Dennoch scheinen sowohl die Fed als auch die EZB glaubhaft an ihrer Zinsstrategie festhalten zu wollen. Die EZB hat in ihrer Begründung für den letzten Zinsschritt darauf hingewiesen, dass sie kurzfristig eine Erhöhung der Inflation für wahrscheinlich hält – ein verdeckter Hinweis auf weitere Zinsschritte?

Trotz aller Kritik ist das Handeln der EZB richtig, auch wenn sich der Hauptteil der Inflation ihrem Einflussbereich entzieht. Diese jedoch zu ignorieren, würde langfristig die Kosten von Wirtschaft und Gesellschaft deutlich steigern und sie über das Niveau einer möglichen Rezession heben – mit langfristigen Folgen.

Die Fed geht hier erneut voran. Sie hat am 21.09.2022 den Leitzins um 75 Basispunkte angehoben. Der Leitzins bewegt sich nun in der Spanne von 3,00 bis 3,25 Prozent. In ihrem Zinsausblick signalisieren die US-amerikanischen Währungshüter, dass sie bis zum Jahresende den Zins im Mittel auf ein Niveau von 4,40 Prozent anheben wollen.

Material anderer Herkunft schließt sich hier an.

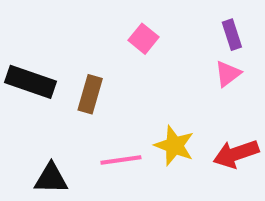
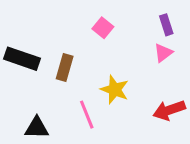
yellow star: (174, 146) -> (115, 90), moved
pink line: (121, 160) -> (87, 115), turned 76

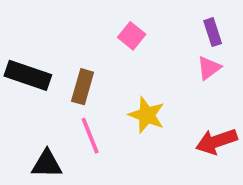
pink line: (87, 115) -> (90, 136), moved

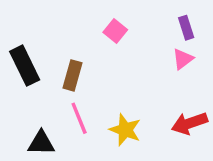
black rectangle: (28, 75) -> (25, 66), turned 45
yellow star: (147, 115) -> (125, 130), moved

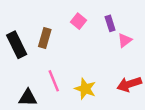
purple rectangle: (186, 28) -> (110, 23), moved
brown rectangle: (72, 75) -> (45, 38), moved

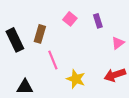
pink triangle: (125, 40) -> (118, 43), moved
pink line: (54, 81) -> (53, 60), moved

Ob es nun zum sogenannten Volcker-Effekt kommt, weil die Zentralbanken unter Federführung der Fed die Zinsen anheben, oder nicht, sei dahingestellt. Fakt ist jedoch: „Die Inflation ist Staatsfeind Nummer eins für die Fed!“, um es mit den Worten einer Anlagestrategin beim Brokerhaus TD Securities zu sagen (Quelle: www.ntv.de).

Fazit

In der aktuellen Marktphase scheint eine Rezession unausweichlich. Steigende Zinsen sorgen zudem für rückläufige Aktienrenditen, d. h., nicht jedes Aktieninvestment eignet sich als Inflationsschutz. Dennoch bieten sich Möglichkeiten für Anleger: Ein breit diversifiziertes Portfolio sorgt für eine sinnvolle Risikostreuung. Eine vernünftige Basis aus Mischfonds sollte um solche Aktienfonds ergänzt werden, die auf Qualitätswerte setzen. Interessant sind beispielsweise solche Unternehmen, die in der Lage sind, steigende Preise auch durchzusetzen. Dividendenfonds mit stringentem Stock-Picking-Ansatz bieten sich als attraktive Beimischung an. Darüber hinaus können im aktuellen Marktumfeld auch sogenannte „Strategiefonds“ einen Mehrwert auf Portfolioebene liefern.